Off-balance Sheet Financing Arrangements
As of March 31, 2022, we did not have any off-balance sheet arrangements as defined in Item 303(a)(4)(ii) of Regulation S-K.
Contractual Obligations
We do not have any long-term debt, capital lease obligations, operating lease obligations, purchase obligations or long-term liabilities, other than (i) an agreement to pay the Sponsor up to a maximum of $180,000 in the aggregate for office space, utilities and secretarial and administrative services, which administrative fees shall be paid on a monthly basis at $15,000 until the maximum fee is reached, or if earlier, until the consummation of our Business Combination or our liquidation, and (ii) a Working Capital Loan which has advances of $333,849 outstanding as of May 16, 2022.
Critical Accounting Policies and Estimates
The preparation of condensed financial statements and related disclosures in conformity with accounting principles generally accepted in the United States of America requires management to make estimates and assumptions that affect the reported amounts of assets and liabilities, disclosure of contingent assets and liabilities at the date of the financial statements, and income and expenses during the periods reported. Actual results could materially differ from those estimates. We have identified the following critical accounting policies:
Class A ordinary shares subject to possible redemption
The Company accounts for its Class A ordinary shares subject to possible redemption in accordance with the guidance enumerated in ASC 480 “Distinguishing Liabilities from Equity.” Ordinary shares subject to mandatory redemption are classified as a liability instrument and are measured at fair value. Conditionally redeemable ordinary shares (including ordinary shares that feature redemption rights that are either within the control of the holder or subject to redemption upon the occurrence of uncertain events not solely within the Company’s control) are classified as temporary equity. At all other times, ordinary shares are classified as shareholders’ equity. The Company’s Class A ordinary shares feature certain redemption rights that are considered by the Company to be outside of the Company’s control and subject to the occurrence of uncertain future events.
Net Loss per Ordinary Share
The Company complies with accounting and disclosure requirements of FASB ASC Topic 260, “Earnings Per Share.” The Company has two classes of stock, which are referred to as Class A ordinary shares and Class B ordinary shares.

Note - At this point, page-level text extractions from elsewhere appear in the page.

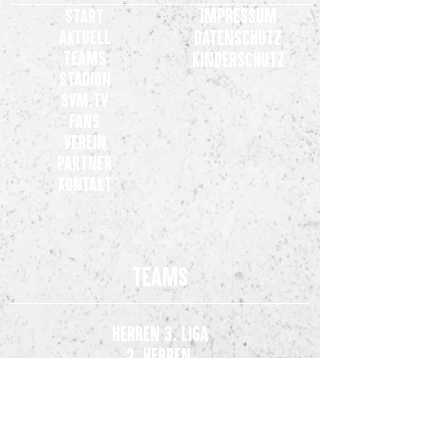
Impressum
Start
Aktuell
Datenschutz
Teams
Kinderschutz
Stadion
SVM.TV
Fans
Verein
Partner
Kontakt
Teams
Herren 3. Liga
2. Herren
3. Herren
Zweite Frauen
Bundesliga
Nachwuchsteam Frauen (U20)
Jugend-Teams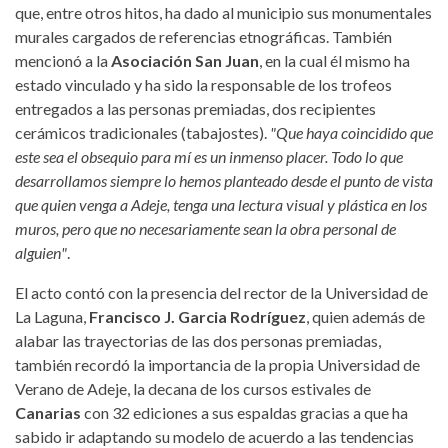
que, entre otros hitos, ha dado al municipio sus monumentales
murales cargados de referencias etnográficas. También
mencionó a la
Asociación San Juan
, en la cual él mismo ha
estado vinculado y ha sido la responsable de los trofeos
entregados a las personas premiadas, dos recipientes
cerámicos tradicionales (tabajostes).
"Que haya coincidido que
este sea el obsequio para mí es un inmenso placer. Todo lo que
desarrollamos siempre lo hemos planteado desde el punto de vista
que quien venga a Adeje, tenga una lectura visual y plástica en los
muros, pero que no necesariamente sean la obra personal de
alguien"
.
El acto contó con la presencia del rector de la Universidad de
La Laguna,
Francisco J. Garcia Rodríguez
, quien además de
alabar las trayectorias de las dos personas premiadas,
también recordó la importancia de la propia Universidad de
Verano de Adeje, la decana de los cursos estivales de
Canarias
con 32 ediciones a sus espaldas gracias a que ha
sabido ir adaptando su modelo de acuerdo a las tendencias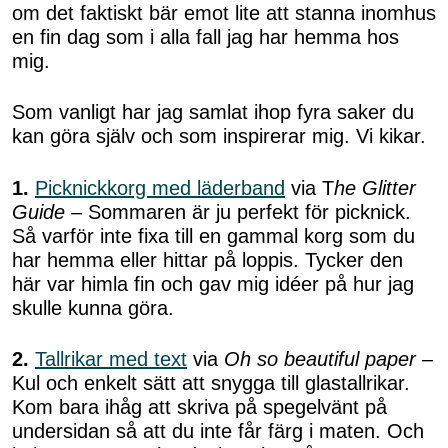
om det faktiskt bär emot lite att stanna inomhus
en fin dag som i alla fall jag har hemma hos
mig.
Som vanligt har jag samlat ihop fyra saker du
kan göra själv och som inspirerar mig. Vi kikar.
1.
Picknickkorg med läderband
via T
he Glitter
Guide
– Sommaren är ju perfekt för picknick.
Så varför inte fixa till en gammal korg som du
har hemma eller hittar på loppis. Tycker den
här var himla fin och gav mig idéer på hur jag
skulle kunna göra.
2.
Tallrikar med text
via
Oh so beautiful paper
–
Kul och enkelt sätt att snygga till glastallrikar.
Kom bara ihåg att skriva på spegelvänt på
undersidan så att du inte får färg i maten. Och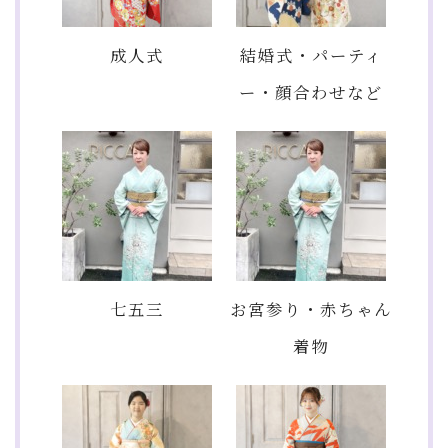
成人式
結婚式・パーティ
ー・顔合わせなど
七五三
お宮参り・赤ちゃん
着物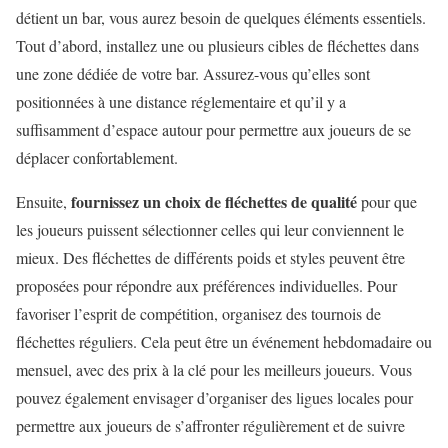
détient un bar, vous aurez besoin de quelques éléments essentiels.
Tout d’abord, installez une ou plusieurs cibles de fléchettes dans
une zone dédiée de votre bar. Assurez-vous qu’elles sont
positionnées à une distance réglementaire et qu’il y a
suffisamment d’espace autour pour permettre aux joueurs de se
déplacer confortablement.
fournissez un choix de fléchettes de qualité
Ensuite,
pour que
les joueurs puissent sélectionner celles qui leur conviennent le
mieux. Des fléchettes de différents poids et styles peuvent être
proposées pour répondre aux préférences individuelles. Pour
favoriser l’esprit de compétition, organisez des tournois de
fléchettes réguliers. Cela peut être un événement hebdomadaire ou
mensuel, avec des prix à la clé pour les meilleurs joueurs. Vous
pouvez également envisager d’organiser des ligues locales pour
permettre aux joueurs de s’affronter régulièrement et de suivre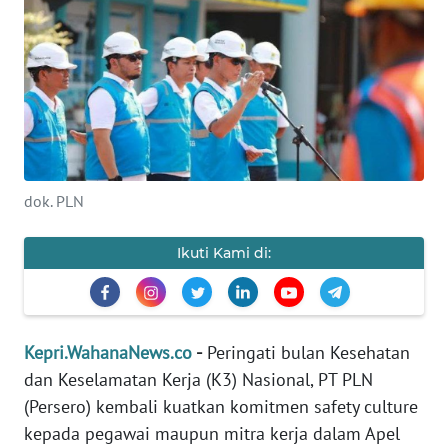
PERISTIWA
NATUNA
BINTAN
dok. PLN
Informasi
INDEKS
Ikuti Kami di:
BERITA
KONTAK
KAMI
Kepri.WahanaNews.co
-
Peringati bulan Kesehatan
dan Keselamatan Kerja (K3) Nasional, PT PLN
INFO
(Persero) kembali kuatkan komitmen safety culture
IKLAN
kepada pegawai maupun mitra kerja dalam Apel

Income and losses are shared pro rata between the two classes of stock. Net loss per ordinary share is computed by dividing net loss by the weighted average number of ordinary shares outstanding for the period. Accretion associated with the redeemable Class A ordinary shares is excluded from income (loss) per ordinary share as the redemption value approximates fair value.
The calculation of diluted loss per ordinary share does not consider the effect of the warrants issued in connection with the (i) Initial Public Offering, and (ii) the Private Placement since the exercise of the warrants is contingent upon the occurrence of future events. The Company did not include any dilutive securities or other contracts that could, potentially, be exercised or converted into ordinary shares and then share in the earnings of the Company because to do so would be anti-dilutive as the Company had a loss for the period. As a result, diluted net loss per ordinary share is the same as basic net loss per ordinary share for the periods presented.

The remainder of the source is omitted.